Figures released from HMRC suggest that a record amount of English and Welsh wine was released from under bond last year (see page 11), but how can producers and the trade ensure that these sales continue to be buoyant in the long run, and how can we ensure awareness of the sector is increased among the wine drinking general public? This month Vineyard looks at the following steps:
Attending the Vineyards of Hampshire tasting back in February, it was enlightening to see a group of producers on each other’s door steps working tirelessly together to promote the overall benefits of the region’s wines to the trade, before highlighting their estate’s own unique character. This month also witnessed the launch of Sussex Wineries, (see page 12) and there are plenty of other collaborative groups cropping up in areas such as Kent, and the Surrey Hills. Welsh producers are now working with a consultant who will co-ordinate the nation’s marketing activities. Making friends with neighbours, working together, sharing knowledge and pooling resources, can be a lucrative way to achieve more in terms of awareness with the general public. If we want more people drinking English and Welsh wine that is the way forward.
What makes you different?
Vineyards across Great Britain have a unique story to share and knowing what makes you different can help to engage customers. It gives the trade something exciting to talk about too. Looking beyond the ‘romantic’ stories of how the vineyard started, this month’s editor’s visit to Albury Organic Vineyard, (see page 18) looks at how tapping into a seemingly crazy concept of biodynamic vineyard management in the UK has enabled the estate to not only increase and protect biodiversity, but being able to sell into a niche organics markets has helped them stand out from the crowd.
After the Wines of Great Britain trade tasting in April, the next big industry event that producers and the trade should be preparing for is the English Wine Week and Welsh Wine Week campaigns. These campaigns have in the past provided excellent platforms to increase public awareness and impact on sales.

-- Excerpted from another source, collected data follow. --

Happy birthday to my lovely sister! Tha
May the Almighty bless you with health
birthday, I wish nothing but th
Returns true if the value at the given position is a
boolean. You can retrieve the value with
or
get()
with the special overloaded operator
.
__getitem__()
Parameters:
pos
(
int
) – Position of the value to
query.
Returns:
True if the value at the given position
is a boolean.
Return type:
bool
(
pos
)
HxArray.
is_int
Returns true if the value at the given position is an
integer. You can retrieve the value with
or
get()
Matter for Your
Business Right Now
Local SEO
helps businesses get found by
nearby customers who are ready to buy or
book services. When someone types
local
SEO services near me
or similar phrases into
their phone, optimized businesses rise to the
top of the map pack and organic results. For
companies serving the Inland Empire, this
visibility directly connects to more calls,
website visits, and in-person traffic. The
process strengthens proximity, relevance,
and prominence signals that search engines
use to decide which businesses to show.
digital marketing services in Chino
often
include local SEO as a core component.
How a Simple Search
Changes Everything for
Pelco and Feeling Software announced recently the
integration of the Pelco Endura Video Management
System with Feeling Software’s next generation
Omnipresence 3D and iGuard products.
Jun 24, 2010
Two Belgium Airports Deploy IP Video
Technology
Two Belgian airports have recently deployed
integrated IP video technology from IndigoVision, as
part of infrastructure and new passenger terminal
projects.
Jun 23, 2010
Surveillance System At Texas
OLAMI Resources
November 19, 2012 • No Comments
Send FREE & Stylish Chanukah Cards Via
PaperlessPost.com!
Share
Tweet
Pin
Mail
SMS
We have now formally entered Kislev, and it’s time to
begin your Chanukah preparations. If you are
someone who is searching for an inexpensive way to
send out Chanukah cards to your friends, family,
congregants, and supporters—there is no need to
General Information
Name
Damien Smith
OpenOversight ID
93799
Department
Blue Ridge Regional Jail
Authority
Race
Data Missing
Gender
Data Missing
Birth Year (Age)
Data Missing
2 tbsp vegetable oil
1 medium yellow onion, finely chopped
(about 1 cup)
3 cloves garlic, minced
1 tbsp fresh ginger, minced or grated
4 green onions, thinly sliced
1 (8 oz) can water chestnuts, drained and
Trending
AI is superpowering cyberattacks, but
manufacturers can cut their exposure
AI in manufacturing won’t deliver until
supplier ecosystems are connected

Turn to page 26 for tips and ideas on how to participate.
For producers who have already become well established in the UK and whose throughput is large enough to make it worthwhile, starting to look at exporting can help to feed the global curiosity and demand for English and Welsh wines. Starting this process early may also help in the long run as the domestic market becomes increasingly saturated. On page 42, Vineyard speaks to Red Johnson from the British Bottling Company about what the key things producers should consider before leaping into global markets.